EXERCISE INSTRUCTIONS —
Which lines of the data below contain "تجاری"? Please show them all.

SUPPLIED RECORDS —
==============================

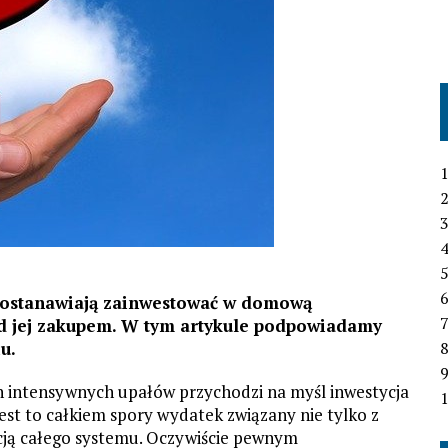
1
2
3
4
6
e postanawiają zainwestować w domową
7
ad jej zakupem. W tym artykule podpowiadamy
u.
h intensywnych upałów przychodzi na myśl inwestycja
1
 jest to całkiem spory wydatek związany nie tylko z
cją całego systemu. Oczywiście pewnym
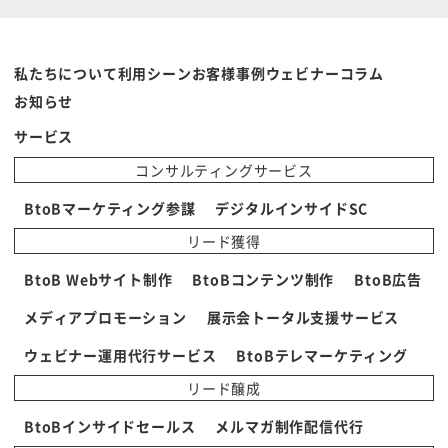
私たちについて
利用シーン
お客様事例
ウェビナー
コラム
お知らせ
サービス
コンサルティングサービス
BtoBマーケティング参謀
デジタルインサイドSC
リード獲得
BtoB Webサイト制作
BtoBコンテンツ制作
BtoB広告
メディアプロモーション
展示会トータル支援サービス
ウェビナー運用代行サービス
BtoBテレマーケティング
リード醸成
BtoBインサイドセールス
メルマガ制作配信代行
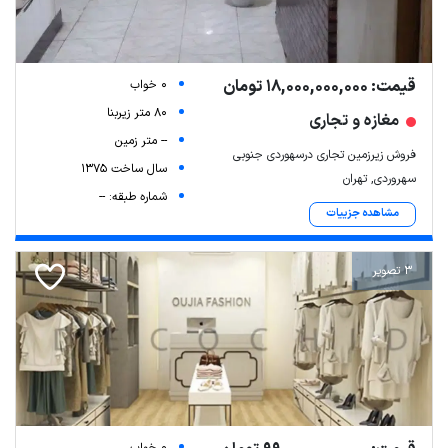
قیمت: 18,000,000,000 تومان
0 خواب
80 متر زیربنا
مغازه و تجاری
-- متر زمین
فروش زیرزمین تجاری درسهوردی جنوبی
سال ساخت 1375
سهروردی, تهران
شماره طبقه: --
مشاهده جزییات
3 تصویر
0 خواب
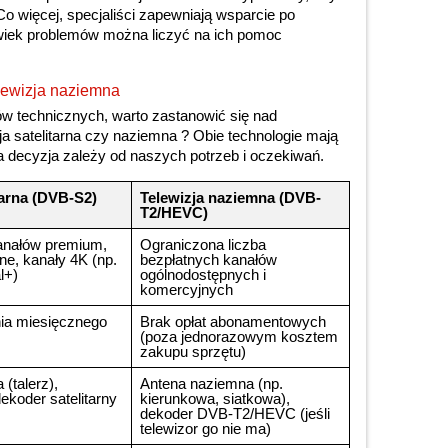
o więcej, specjaliści zapewniają wsparcie po
lwiek problemów można liczyć na ich pomoc
elewizja naziemna
w technicznych, warto zastanowić się nad
 satelitarna czy naziemna ? Obie technologie mają
na decyzja zależy od naszych potrzeb i oczekiwań.
tarna (DVB-S2)
Telewizja naziemna (DVB-
T2/HEVC)
kanałów premium,
Ograniczona liczba
ne, kanały 4K (np.
bezpłatnych kanałów
l+)
ogólnodostępnych i
komercyjnych
ia miesięcznego
Brak opłat abonamentowych
(poza jednorazowym kosztem
zakupu sprzętu)
 (talerz),
Antena naziemna (np.
ekoder satelitarny
kierunkowa, siatkowa),
dekoder DVB-T2/HEVC (jeśli
telewizor go nie ma)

==============================

RESULT OF THE EXERCISE —
مغازه و تجاری
فروش زیرزمین تجاری درسهوردی جنوبی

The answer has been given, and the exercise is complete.